The firm, which in Scotland has its own offices in Aberdeen as well as in Edinburgh and Glasgow, examined 12 property sectors across the 50 largest regional towns and cities in the UK outside London, analysing economic drivers such as gross domestic product, employment and income growth, demographic trends and property market data including supply pipeline, local universities, and housing affordability.
Edinburgh ranked third on CBRE’s list for growth in the student accommodation sector, just behind Manchester and Nottingham respectively, with Glasgow fifth on the list behind Bristol, while the property-focused firm added that demand for UK purpose-built student accommodation sector is expected to continue to outstrip the pace of development.
Looking at hotels, Edinburgh, Glasgow and Aberdeen have all been ranked in the top five, and are forecast to experience the greatest rise in demand as they typically have a range of such properties at different price points. Regarding the office sector, Edinburgh and Glasgow took the fourth and fifth spots respectively for expected growth over the next decade, with CBRE saying Edinburgh is home to many financial firms’ headquarters including Bank of Scotland, while Glasgow accounts for about a third of Scotland’s jobs, for example, and is expected to see an 8.6 per cent increase in office employment over the next ten years.
As for the life sciences sector, CBRE said Edinburgh is the fourth city on the list for highest expected growth, with Glasgow coming in sixth, and the Scottish capital is highlighted as being home to innovation hub the Edinburgh BioQuarter, while Glasgow is expected to see 14.9 per cent growth in employment in the sector. Additionally, although Aberdeen didn’t rank in the top ten for life sciences, it is one of the potential growth areas, and saw the £40 million BioHub open recently, CBRE also stated.
David Smith, MD of CBRE Scotland, said: “Edinburgh and Glasgow have once again shown their strength as top cities for investment and growth, which is unsurprising given their strong demographic and economic fundamentals, and projected growth over the next decade. Aberdeen has also achieved notable rankings. There’s a real opportunity for investors looking at opportunities in Scotland, and we’re anticipating significant investment activity for our largest cities in the next few years.”

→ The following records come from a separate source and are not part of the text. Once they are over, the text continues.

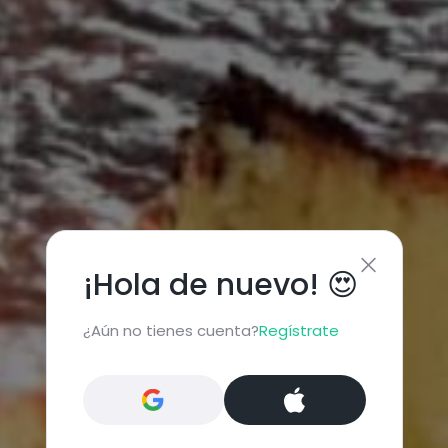
¡Hola de nuevo! 😍
¿Aún no tienes cuenta?
Regístrate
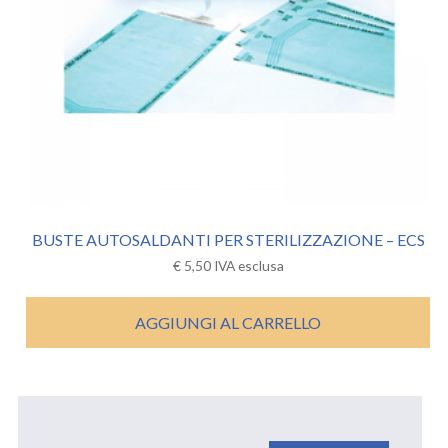
BUSTE AUTOSALDANTI PER STERILIZZAZIONE – ECS
€
5,50
IVA esclusa
AGGIUNGI AL CARRELLO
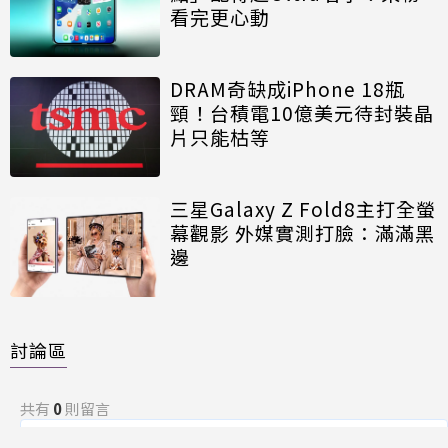
看完更心動
DRAM奇缺成iPhone 18瓶
頸！台積電10億美元待封裝晶
片只能枯等
三星Galaxy Z Fold8主打全螢
幕觀影 外媒實測打臉：滿滿黑
邊
討論區
共有
0
則留言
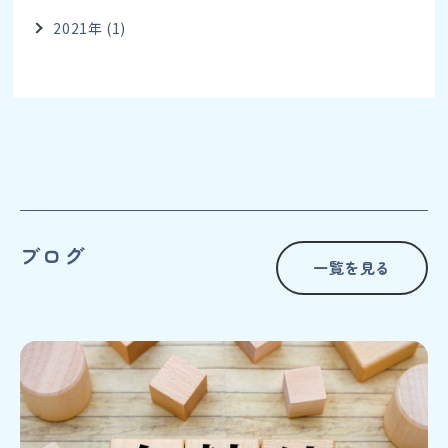
2021年 (1)
ブログ
一覧を見る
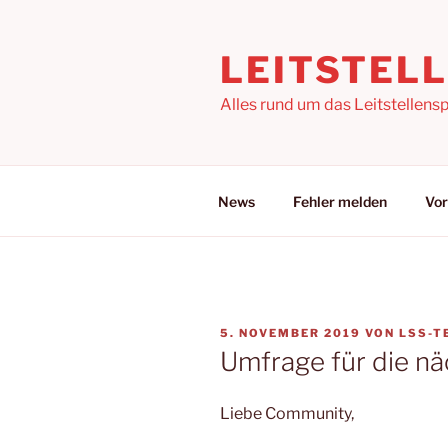
Zum
Inhalt
LEITSTEL
springen
Alles rund um das Leitstellensp
News
Fehler melden
Vor
VERÖFFENTLICHT
5. NOVEMBER 2019
VON
LSS-T
AM
Umfrage für die nä
Liebe Community,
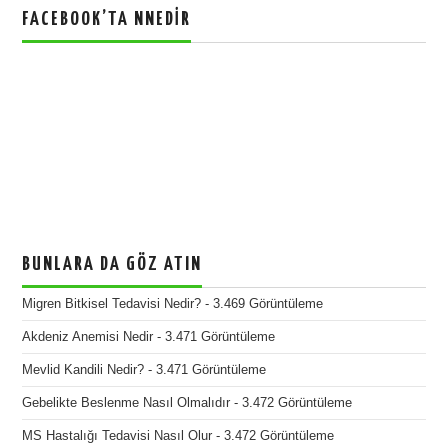
FACEBOOK’TA NNEDIR
BUNLARA DA GÖZ ATIN
Migren Bitkisel Tedavisi Nedir?
- 3.469 Görüntüleme
Akdeniz Anemisi Nedir
- 3.471 Görüntüleme
Mevlid Kandili Nedir?
- 3.471 Görüntüleme
Gebelikte Beslenme Nasıl Olmalıdır
- 3.472 Görüntüleme
MS Hastalığı Tedavisi Nasıl Olur
- 3.472 Görüntüleme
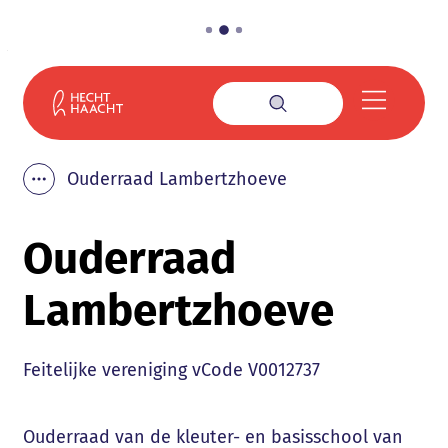
Naar inhoud
Gemeente Haacht
Menu
Zoek tonen / verbe
Ouderraad Lambertzhoeve
Toon alle broodkruimel items
Ouderraad
Lambertzhoeve
Type
Feitelijke vereniging
vCode
V0012737
Ouderraad van de kleuter- en basisschool van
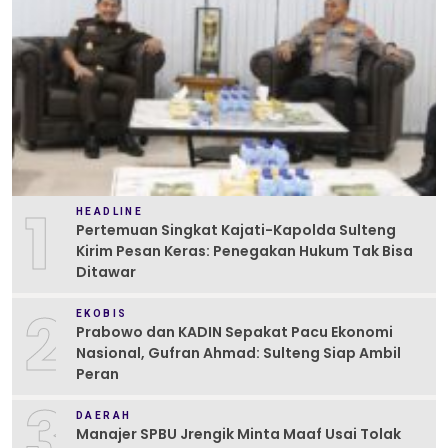
1
HEADLINE
Pertemuan Singkat Kajati-Kapolda Sulteng
Kirim Pesan Keras: Penegakan Hukum Tak Bisa
Ditawar
2
EKOBIS
Prabowo dan KADIN Sepakat Pacu Ekonomi
Nasional, Gufran Ahmad: Sulteng Siap Ambil
Peran
3
DAERAH
Manajer SPBU Jrengik Minta Maaf Usai Tolak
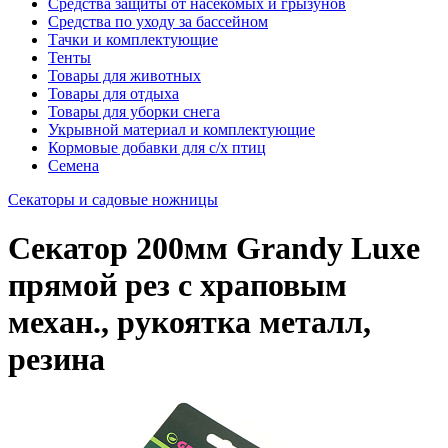
Средства защиты от насекомых и грызунов
Средства по уходу за бассейном
Тачки и комплектующие
Тенты
Товары для животных
Товары для отдыха
Товары для уборки снега
Укрывной материал и комплектующие
Кормовые добавки для с/х птиц
Семена
Секаторы и садовые ножницы
Секатор 200мм Grandy Luxe
прямой рез с храповым
механ., рукоятка металл,
резина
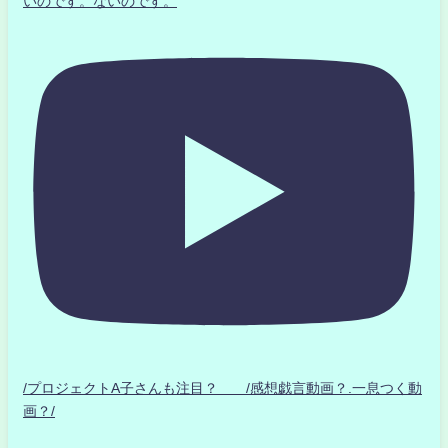
いのです。ないのです。
/プロジェクトA子さんも注目？ /感想戯言動画？.一息つく動
画？/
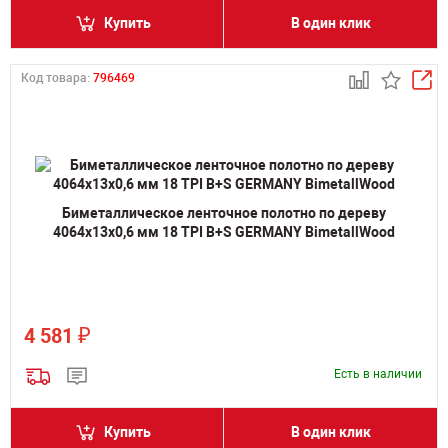
Купить
В один клик
Код товара:
796469
Биметаллическое ленточное полотно по дереву
4064х13х0,6 мм 18 TPI B+S GERMANY BimetallWood
₽
4 581
Есть в наличии
Купить
В один клик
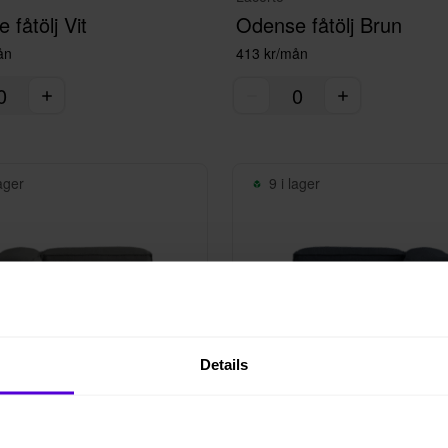
 fåtölj Vit
Odense fåtölj Brun
ån
413 kr/mån
lager
9 i lager
Details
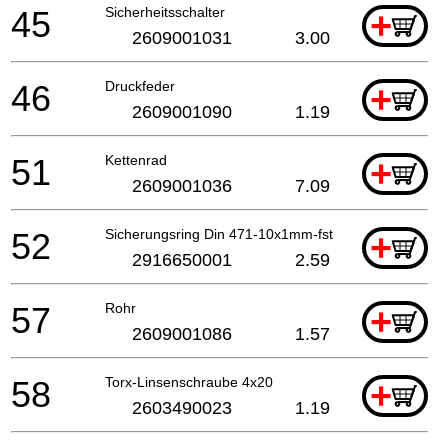
45
Sicherheitsschalter
+
2609001031
3.00
46
Druckfeder
+
2609001090
1.19
51
Kettenrad
+
2609001036
7.09
52
Sicherungsring Din 471-10x1mm-fst
+
2916650001
2.59
57
Rohr
+
2609001086
1.57
58
Torx-Linsenschraube 4x20
+
2603490023
1.19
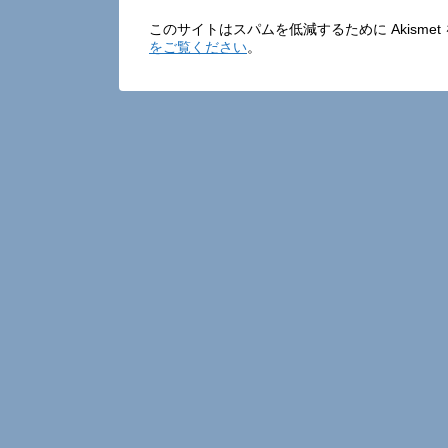
このサイトはスパムを低減するために Akisme
をご覧ください
。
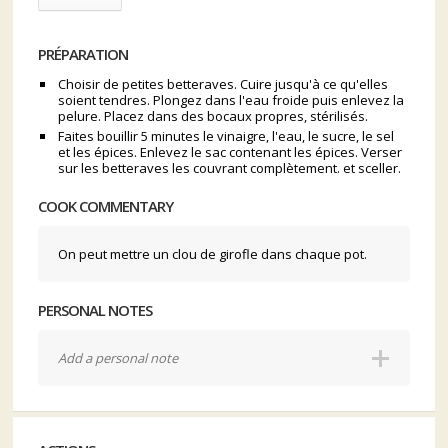
PRÉPARATION
Choisir de petites betteraves. Cuire jusqu'à ce qu'elles
soient tendres. Plongez dans l'eau froide puis enlevez la
pelure. Placez dans des bocaux propres, stérilisés.
Faites bouillir 5 minutes le vinaigre, l'eau, le sucre, le sel
et les épices. Enlevez le sac contenant les épices. Verser
sur les betteraves les couvrant complètement. et sceller.
COOK COMMENTARY
On peut mettre un clou de girofle dans chaque pot.
PERSONAL NOTES
Add a personal note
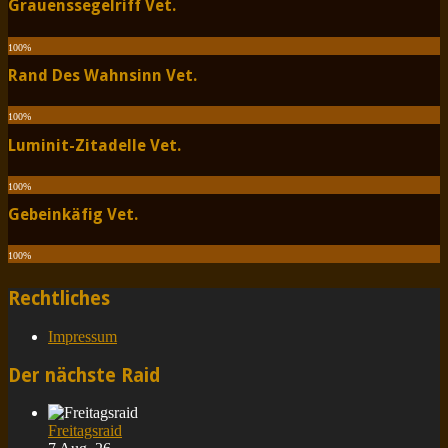
Grauenssegelriff Vet.
100
%
Rand Des Wahnsinn Vet.
100
%
Luminit-Zitadelle Vet.
100
%
Gebeinkäfig Vet.
100
%
Rechtliches
Impressum
Der nächste Raid
Freitagsraid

Jennet Siebrits, UK head of research, at CBRE, added: “The way towns and cities grow and evolve is very much reflective of their local geographies, natural resources, and cultural history. As a result, no two cities in the UK are the same, and subsequently, different real estate sectors thrive in different locations. Real estate professionals need to be cognisant of these differences to help inform their strategies.”